[Brief]: From the first entry to the last, restate everything word for word and exclude pictures.

++++++

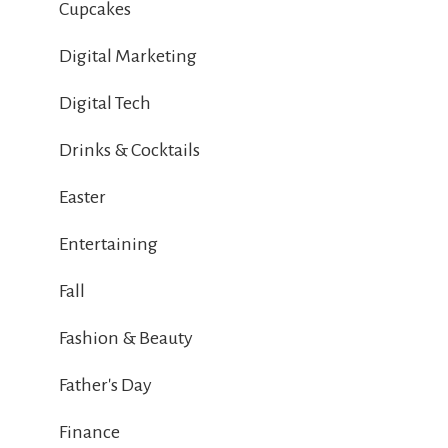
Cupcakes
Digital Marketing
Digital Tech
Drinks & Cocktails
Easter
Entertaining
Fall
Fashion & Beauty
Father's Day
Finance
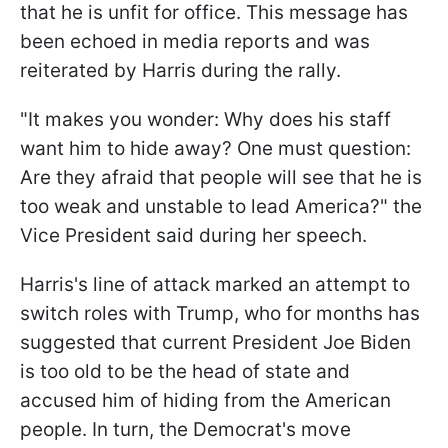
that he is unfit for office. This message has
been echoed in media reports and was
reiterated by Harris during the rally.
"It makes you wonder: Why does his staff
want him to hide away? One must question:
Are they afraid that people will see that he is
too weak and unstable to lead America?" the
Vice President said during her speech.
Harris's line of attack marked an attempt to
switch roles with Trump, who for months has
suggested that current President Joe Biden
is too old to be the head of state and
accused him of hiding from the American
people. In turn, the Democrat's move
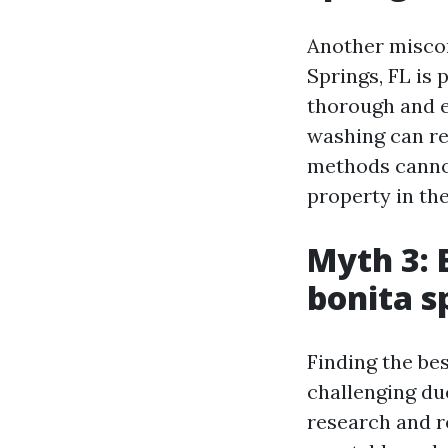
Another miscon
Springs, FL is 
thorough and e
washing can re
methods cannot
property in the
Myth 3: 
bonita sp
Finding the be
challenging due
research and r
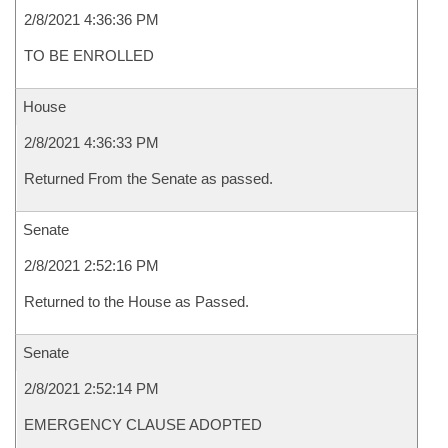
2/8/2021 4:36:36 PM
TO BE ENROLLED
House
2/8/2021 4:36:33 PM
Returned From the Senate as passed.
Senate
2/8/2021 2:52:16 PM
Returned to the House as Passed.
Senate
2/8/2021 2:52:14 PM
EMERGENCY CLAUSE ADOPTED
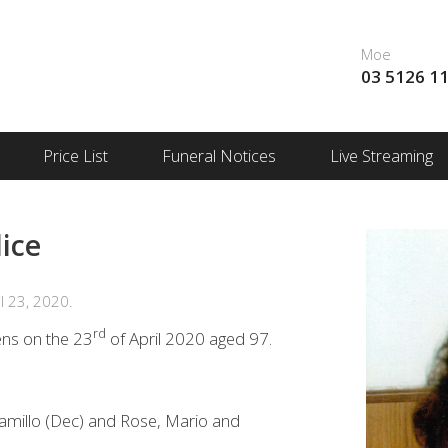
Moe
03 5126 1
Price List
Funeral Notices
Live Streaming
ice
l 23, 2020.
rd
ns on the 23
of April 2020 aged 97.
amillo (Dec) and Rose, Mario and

++++++

[Exercise response]:
Cupcakes
Digital Marketing
Digital Tech
Drinks & Cocktails
Easter
Entertaining
Fall
Fashion & Beauty
Father's Day
Finance
that he is unfit for office. This message has
been echoed in media reports and was
reiterated by Harris during the rally.
"It makes you wonder: Why does his staff
want him to hide away? One must question:
Are they afraid that people will see that he is
too weak and unstable to lead America?" the
Vice President said during her speech.
Harris's line of attack marked an attempt to
switch roles with Trump, who for months has
suggested that current President Joe Biden
is too old to be the head of state and
accused him of hiding from the American
people. In turn, the Democrat's move
Another miscon
Springs, FL is 
thorough and e
washing can re
methods cannot
property in the
Myth 3: 
bonita sp
Finding the be
challenging due
research and r
2/8/2021 4:36:36 PM
TO BE ENROLLED
House
2/8/2021 4:36:33 PM
Returned From the Senate as passed.
Senate
2/8/2021 2:52:16 PM
Returned to the House as Passed.
Senate
2/8/2021 2:52:14 PM
EMERGENCY CLAUSE ADOPTED
Moe
03 5126 1
Price List
Funeral Notices
Live Streaming
ice
l 23, 2020.
rd
ns on the 23
of April 2020 aged 97.
amillo (Dec) and Rose, Mario and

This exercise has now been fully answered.